Lingering in the torchlit hallway, she cannot help but allow her eyes to soften at the way the edges of his noble silhouette turn gentle and golden in the warm glow. Her lips melt into the smallest ghost of a smile, her lids lowering as she gazes up at him with knowing eyes. She too has been hoping for his company, having grown used to receiving it several times a day. 
“You need not worry. Being Hand of the King is an involved position, I am sure.” Easy does the speech flow from her lips, rich and sweet as dessert wine when she presses one hand to her doorframe. Her lithe fingers curl about the wood delicately, and the crackling of the hearth can be heard from inside her ambiently lit chambers. A nightgown of ivory coloring adorns her body once again, scarcely obscuring anything from Cregan’s wandering eyes. She does little to hide herself, the hauntings of a smile widening in delighted amusement when a thick swallow is forced down his throat at the sight of her chest draped in such delicate silks. When his eyes flick up to hers again, she casts her gaze down so he might not see.

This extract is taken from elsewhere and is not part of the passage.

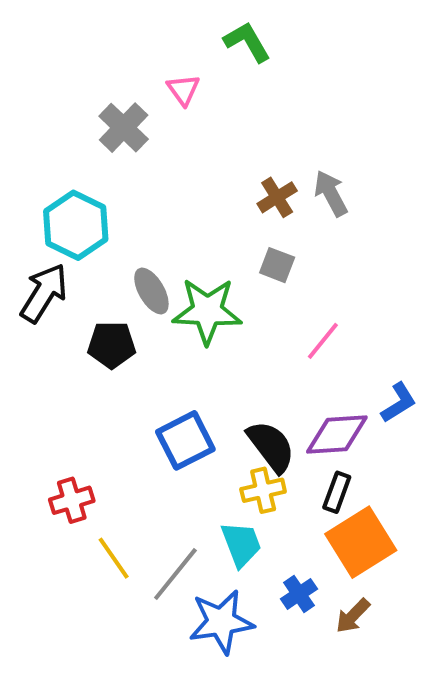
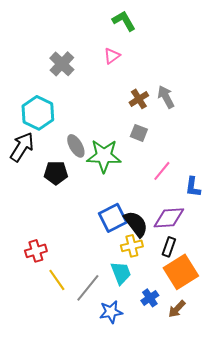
pink triangle: (183, 90) -> (112, 56), moved, turned 30
blue L-shape: (399, 403) -> (193, 187), moved, turned 130
blue square: (185, 440) -> (113, 218), moved
blue star: (221, 622) -> (111, 312), size x0.7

“It is,” He acquiesces, seeming rather weary from such a long day. But no amount of exhaustion or concern over the trials occurring tomorrow can keep Cregan from her doorstep, not when she might be betrothed at any moment. “And yet I still wished to see you, my lady.”
Her heart is sticky candle wax beneath a wick that has been set aflame, dripping into the cavity of her chest warmly. The Northern practicality that others might view as brashly straightforward heats her body as no other words can. There is little she can do to stop her smile from blooming fully upon her face as she steps back slowly, her eyes holding his with a quiet reflection of his own desires that she is sure he does not miss.
“You may come in, Lord Stark.” It is a hushed murmur, spoken to him before her back is turned and he is left to stare after her retreating figure once more. Taking a slow breath, Cregan finds himself closing the door as he has before. But this evening, there is a crackling of electricity in the air as there has not been during other evening meetings. An understanding seems to be on the precipice of being reached, yet Cregan cannot help but wonder if she knows the depth of his affection.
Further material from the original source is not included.